Cross-posted from Consortium News
The recent torturous execution of Clayton Lockett in Oklahoma has propelled the death penalty into the national discourse. The secret three-drug cocktail prison authorities administered to Lockett -- the first to render him unconscious, the second to paralyze him, and the third to stop his heart and kill him -- didn't work as planned. After writhing in pain for 43 minutes, he finally died of a heart attack.
Madeline Cohen, a lawyer who witnessed the botched execution, said Lockett had been "tortured to death." Seasoned reporters, also witnesses, called it "horrific." President Barack Obama found it "deeply disturbing" and promised a review of how the death penalty is administered.
It recommended that death penalty states should use one drug instead of three to kill their citizens. It called for fewer constraints on post-conviction review of exonerating evidence, and videotaping of interrogations to identify false confessions, concluding that over 80 percent of 125 documented false confessions occurred in homicide cases; 20 percent of the defendants in those cases were sentenced to death. It recommended the abolition of the death penalty for "felony murder," in which a person participates in, but does not commit, the homicidal act.
It expressed concern about inconsistent application of the ultimate penalty since the Supreme Court ruled in 2002 that intellectually disabled individuals should not be executed. It criticized states such as Texas, Alabama and Pennsylvania for compensating capital defense lawyers so poorly that it is "nearly impossible" to receive a proper defense. And it urged death penalty states to determine whether there are racial disparities in the application of the death penalty. The bipartisan panel did not, however, recommend abolition of capital punishment.
A new study just released by the Proceedings of the National Academy of Sciences determined that 1 in every 25, or 4.1 percent, of people on death row, are innocent. But the innocence rate is 4.1 percent, more than twice the rate of exoneration. That means an unknown number of innocent people have been put to death.
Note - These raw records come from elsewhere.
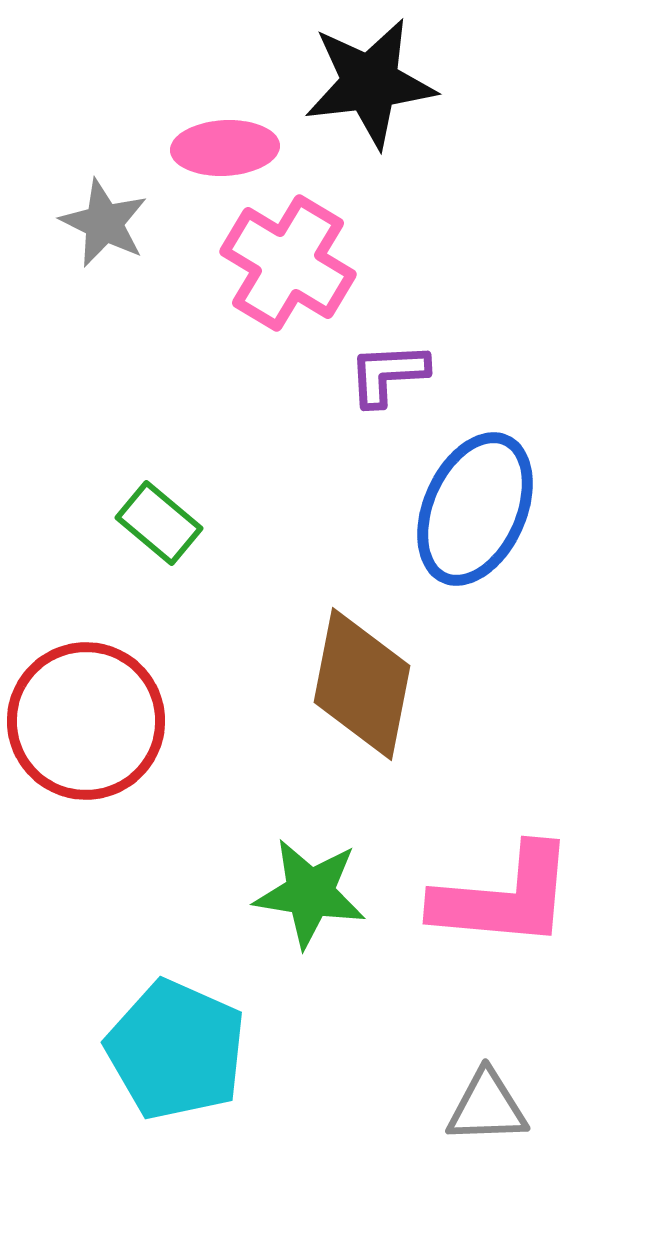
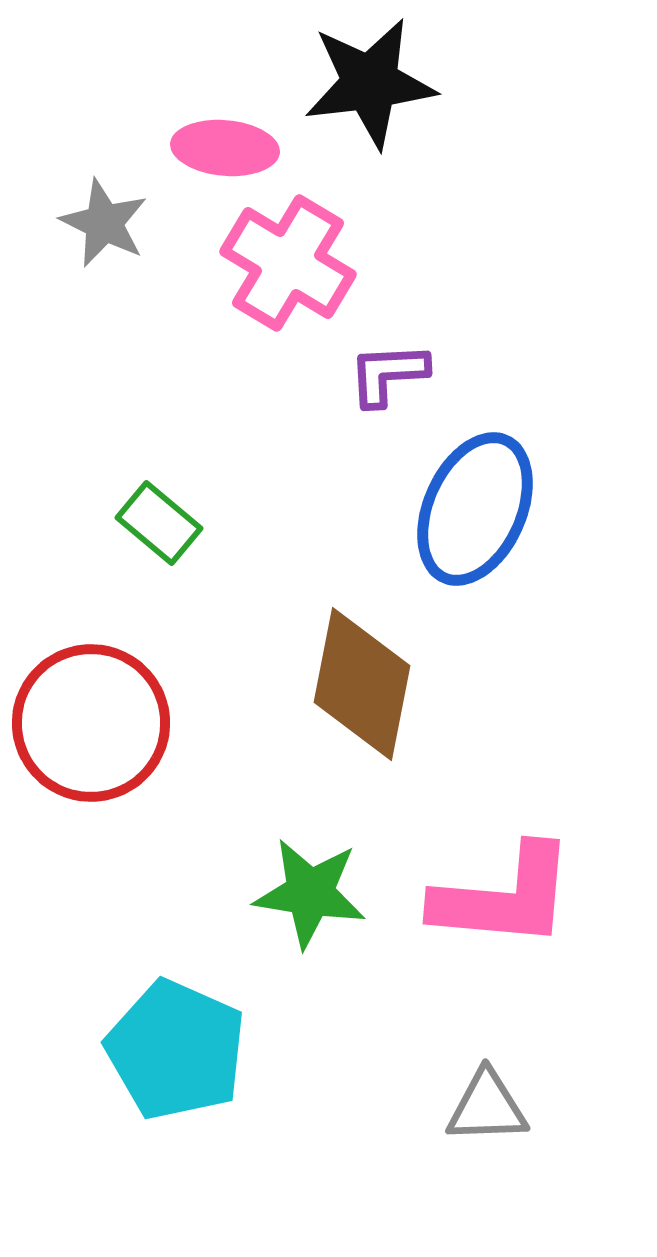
pink ellipse: rotated 8 degrees clockwise
red circle: moved 5 px right, 2 px down
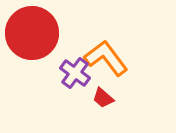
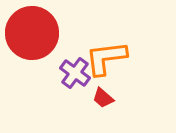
orange L-shape: rotated 60 degrees counterclockwise
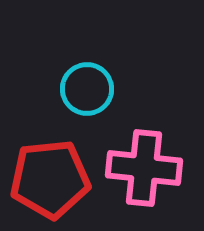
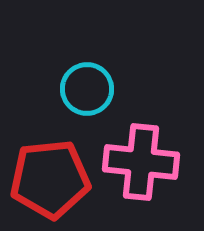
pink cross: moved 3 px left, 6 px up
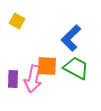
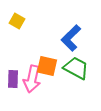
orange square: rotated 10 degrees clockwise
pink arrow: moved 1 px left
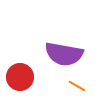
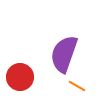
purple semicircle: rotated 99 degrees clockwise
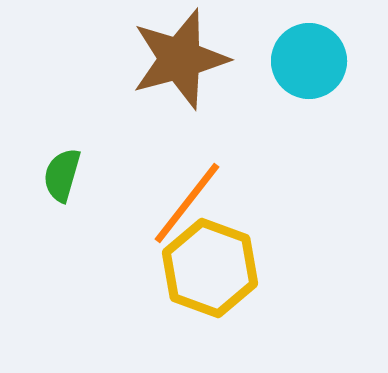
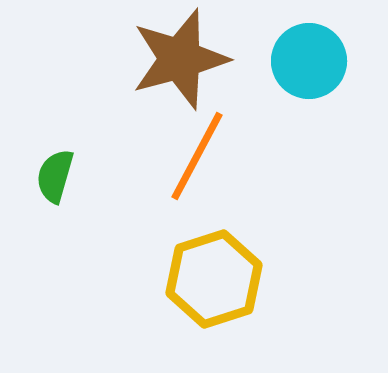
green semicircle: moved 7 px left, 1 px down
orange line: moved 10 px right, 47 px up; rotated 10 degrees counterclockwise
yellow hexagon: moved 4 px right, 11 px down; rotated 22 degrees clockwise
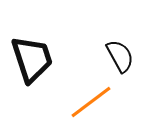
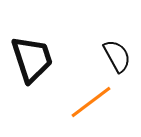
black semicircle: moved 3 px left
"Every time we have an execution, there is a risk of executing an innocent. The risk may be small, but it's unacceptable," said Richard Dieter, executive director of the Death Penalty Information Center.
Cruel and Unusual
The Eighth Amendment to the Constitution outlaws "cruel and unusual punishments." Although the Supreme Court has upheld the death penalty, some justices have concluded it violates the Eighth Amendment.
In 1972, in Furman v. Georgia, the high court imposed a moratorium on the death penalty because it was arbitrarily imposed. Justice Potter Stewart wrote for the majority that executions were "so wantonly and so freakishly imposed" that they are "cruel and unusual in the same way that being struck by lightning is cruel and unusual." But Stewart was only opposed to capital punishment as a matter of policy.
States revised their death penalty statutes to eliminate arbitrariness, and four years later, the Court upheld Georgia's new and improved death penalty law in Gregg v. Georgia. Unlike Justices William Brennan and Thurgood Marshall, Stewart did not believe the death penalty was unconstitutional.
Marshall noted in his concurrence in Furman, "Perhaps the most important principle in analyzing 'cruel and unusual' punishment questions is [that] . . . the cruel and unusual language 'must draw its meaning from the evolving standards of decency that mark the progress of a maturing society' . . . Assuming knowledge of all the facts presently available regarding capital punishment, the average citizen would, in my opinion, find it shocking to his conscience and sense of justice. For this reason alone, capital punishment cannot stand."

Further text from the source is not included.